Les tensions régionales dans la région des Grands Lacs atteignent un niveau alarmant. Les deux pays voisins que sont le Rwanda et l’Ouganda ont ouvertement haussé le ton au cours des dernières semaines. C’est une situation inhabituelle, les deux présidents préférant généralement régler leurs différends à huis clos.

L’Ouganda affirme que le Rwanda infiltre ses services de sécurité et espionne la sécurité de l’État ougandais.
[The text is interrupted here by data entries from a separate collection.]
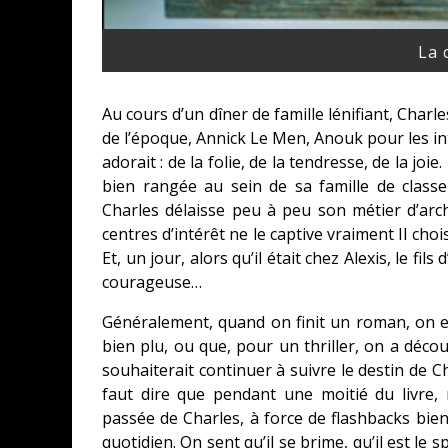
La 
Au cours d’un dîner de famille lénifiant, Char
de l’époque, Annick Le Men, Anouk pour les inti
adorait : de la folie, de la tendresse, de la joie
bien rangée au sein de sa famille de classe
Charles délaisse peu à peu son métier d’arch
centres d’intérêt ne le captive vraiment Il choi
Et, un jour, alors qu’il était chez Alexis, le fi
courageuse…
Généralement, quand on finit un roman, on es
bien plu, ou que, pour un thriller, on a décou
souhaiterait continuer à suivre le destin de C
faut dire que pendant une moitié du livre
passée de Charles, à force de flashbacks bien 
quotidien. On sent qu’il se brime, qu’il est le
Le Rwanda, à son tour, accuse l’Ouganda de soutenir les rebelles anti-rwandais. Le Rwanda déclare également que l’Ouganda torture des ressortissants rwandais, tandis que l’Ouganda accuse le Rwanda d’assassiner des dissidents rwandais sur son territoire.

Début mars, le Rwanda a fermé une partie de sa frontière avec l’Ouganda en réponse à l’expulsion par l’Ouganda d’une quarantaine de Rwandais soupçonnés d’avoir espionné l’État ougandais. Le Rwanda a également mis en garde ses citoyens contre les déplacements en Ouganda, affirmant qu’ils risquaient d’être arrêtés ou harcelés.

Lors de la semaine qui a suivi, le président Kagame a lancé un avertissement au président ougandais Yoweri Museveni : « Vous pouvez tenter de déstabiliser notre pays, vous pouvez nous faire du mal, vous pouvez tirer sur moi et me tuer. Mais il y a une chose que personne ne peut faire – me forcer à me mettre à genoux. »

Il est difficile de déterminer précisément ce qui a fait dégénérer la situation. Mais les deux pays sont conscients qu’une guerre ouverte serait une catastrophe pour les populations, la stabilité dans les Grands Lacs et le développement économique de l’Afrique de l’Est.